The usually handsome Landry Jones forces his face into a map of misprisions and confusions and blind swaggering surrenders that come from the profoundest depths and his body, normally buffed, is pallid and slack with lack of use. His mother Judy Davis in one of her greatest performances is all waspishness and barely controlled disdain. She tells him to change his clothes for the dinner table and he strips to his underpants and just sits there. Davis’s throat is a looming monument of ruin, her voice a bitten off snarl of rebuke.
Her husband, Nitram’s father, is betrayed by a smarmy estate agent girl – a deadly accurate characterisation – and Anthony LaPaglia is superb at capturing this gentle man’s softness and hopelessness. There is a breathtaking scene in which Nitram pummels the pillows around his passive dad’s head in a terrible premonition of the vengeance to come.
We forget how much of this story we know and have repressed.
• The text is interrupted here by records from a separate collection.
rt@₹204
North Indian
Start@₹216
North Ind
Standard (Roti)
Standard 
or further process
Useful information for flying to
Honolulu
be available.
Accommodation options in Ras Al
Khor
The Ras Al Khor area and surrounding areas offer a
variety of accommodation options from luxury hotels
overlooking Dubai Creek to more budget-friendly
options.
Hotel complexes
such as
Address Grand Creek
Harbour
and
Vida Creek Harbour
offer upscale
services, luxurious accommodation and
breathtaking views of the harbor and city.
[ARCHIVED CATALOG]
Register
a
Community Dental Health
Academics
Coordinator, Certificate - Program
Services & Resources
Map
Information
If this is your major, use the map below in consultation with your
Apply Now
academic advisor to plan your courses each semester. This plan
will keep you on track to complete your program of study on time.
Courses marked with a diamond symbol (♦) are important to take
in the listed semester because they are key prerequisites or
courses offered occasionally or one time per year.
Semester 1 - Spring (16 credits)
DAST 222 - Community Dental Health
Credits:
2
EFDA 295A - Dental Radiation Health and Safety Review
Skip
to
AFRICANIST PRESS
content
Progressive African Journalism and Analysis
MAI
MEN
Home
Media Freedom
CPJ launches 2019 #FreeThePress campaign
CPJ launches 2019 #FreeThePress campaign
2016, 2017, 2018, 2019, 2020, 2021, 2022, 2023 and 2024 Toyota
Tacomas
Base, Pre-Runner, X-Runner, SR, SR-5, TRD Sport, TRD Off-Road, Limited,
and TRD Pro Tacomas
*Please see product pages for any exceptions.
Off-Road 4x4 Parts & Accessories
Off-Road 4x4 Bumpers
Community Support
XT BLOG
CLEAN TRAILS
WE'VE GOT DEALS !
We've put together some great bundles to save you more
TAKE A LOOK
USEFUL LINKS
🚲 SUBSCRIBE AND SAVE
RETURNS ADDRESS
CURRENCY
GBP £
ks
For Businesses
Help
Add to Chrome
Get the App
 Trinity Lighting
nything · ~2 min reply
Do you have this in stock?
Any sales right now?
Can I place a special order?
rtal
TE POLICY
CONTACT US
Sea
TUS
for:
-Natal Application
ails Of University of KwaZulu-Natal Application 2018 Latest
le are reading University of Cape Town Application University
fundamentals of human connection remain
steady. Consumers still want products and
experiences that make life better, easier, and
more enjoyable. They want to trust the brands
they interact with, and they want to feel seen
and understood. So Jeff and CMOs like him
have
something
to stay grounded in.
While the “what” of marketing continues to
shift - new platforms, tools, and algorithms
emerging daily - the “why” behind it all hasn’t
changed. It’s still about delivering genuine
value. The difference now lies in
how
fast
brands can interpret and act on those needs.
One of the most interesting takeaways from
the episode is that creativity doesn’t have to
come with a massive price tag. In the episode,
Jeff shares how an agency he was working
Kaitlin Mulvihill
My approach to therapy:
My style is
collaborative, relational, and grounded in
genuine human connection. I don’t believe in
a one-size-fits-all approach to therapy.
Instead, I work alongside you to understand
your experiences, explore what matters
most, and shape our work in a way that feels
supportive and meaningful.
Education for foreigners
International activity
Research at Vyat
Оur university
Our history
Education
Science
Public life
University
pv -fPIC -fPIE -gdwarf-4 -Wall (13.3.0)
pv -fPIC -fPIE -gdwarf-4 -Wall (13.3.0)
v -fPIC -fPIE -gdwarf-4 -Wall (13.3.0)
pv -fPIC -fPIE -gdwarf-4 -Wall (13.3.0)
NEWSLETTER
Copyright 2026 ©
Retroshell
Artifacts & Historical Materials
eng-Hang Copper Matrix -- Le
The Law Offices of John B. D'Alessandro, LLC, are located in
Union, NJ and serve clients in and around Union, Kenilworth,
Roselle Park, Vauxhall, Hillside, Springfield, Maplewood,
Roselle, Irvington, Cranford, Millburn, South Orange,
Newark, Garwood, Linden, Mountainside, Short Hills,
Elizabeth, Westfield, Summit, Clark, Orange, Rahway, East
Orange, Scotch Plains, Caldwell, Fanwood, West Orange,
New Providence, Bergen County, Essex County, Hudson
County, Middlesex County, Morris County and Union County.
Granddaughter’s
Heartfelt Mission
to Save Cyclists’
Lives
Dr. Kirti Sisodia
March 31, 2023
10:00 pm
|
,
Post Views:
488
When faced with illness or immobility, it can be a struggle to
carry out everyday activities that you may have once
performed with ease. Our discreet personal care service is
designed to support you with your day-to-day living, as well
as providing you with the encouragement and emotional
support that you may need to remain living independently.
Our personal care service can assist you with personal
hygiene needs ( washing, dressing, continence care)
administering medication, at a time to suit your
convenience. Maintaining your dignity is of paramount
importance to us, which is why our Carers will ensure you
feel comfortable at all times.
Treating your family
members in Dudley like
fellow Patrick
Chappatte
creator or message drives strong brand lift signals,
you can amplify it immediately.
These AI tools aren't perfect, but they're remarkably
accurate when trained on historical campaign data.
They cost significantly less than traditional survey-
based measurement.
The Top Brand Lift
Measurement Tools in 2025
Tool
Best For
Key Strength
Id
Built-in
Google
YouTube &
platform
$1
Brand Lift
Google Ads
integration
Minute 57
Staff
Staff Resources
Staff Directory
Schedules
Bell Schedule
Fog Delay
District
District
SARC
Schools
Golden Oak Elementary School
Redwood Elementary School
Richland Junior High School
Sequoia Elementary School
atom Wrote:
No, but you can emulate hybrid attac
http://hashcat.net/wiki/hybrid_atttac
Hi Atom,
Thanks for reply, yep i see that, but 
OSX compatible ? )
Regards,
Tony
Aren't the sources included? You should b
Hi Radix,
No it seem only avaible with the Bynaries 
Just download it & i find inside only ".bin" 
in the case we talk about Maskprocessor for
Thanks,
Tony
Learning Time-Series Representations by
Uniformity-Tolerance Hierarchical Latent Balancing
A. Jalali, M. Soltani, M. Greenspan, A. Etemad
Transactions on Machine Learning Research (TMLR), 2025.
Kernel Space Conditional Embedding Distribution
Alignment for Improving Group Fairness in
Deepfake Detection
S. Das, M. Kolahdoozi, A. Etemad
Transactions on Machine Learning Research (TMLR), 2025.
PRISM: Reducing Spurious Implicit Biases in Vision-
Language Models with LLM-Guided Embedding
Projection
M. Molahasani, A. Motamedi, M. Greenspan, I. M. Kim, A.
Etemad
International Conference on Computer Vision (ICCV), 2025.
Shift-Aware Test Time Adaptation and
Landry Jones meets an older rich woman played with a desolating absence of glamour by Essie Davis in a performance every bit as fine as Judy Davis’s in its expression of regret and pain but with its own power of yearning as she plays and sings Nitram ‘Tit Willow’ and other hits from Gilbert and Sullivan and lavishes money on him and pushes the dream of going to Hollywood.
Later we watch and listen as the avenger-to-be plays Gilbert and Sullivan at an excruciating slow speed, its carnivalesque gaiety an anthem of doom and a desecration of the sanity on which comic timing depends.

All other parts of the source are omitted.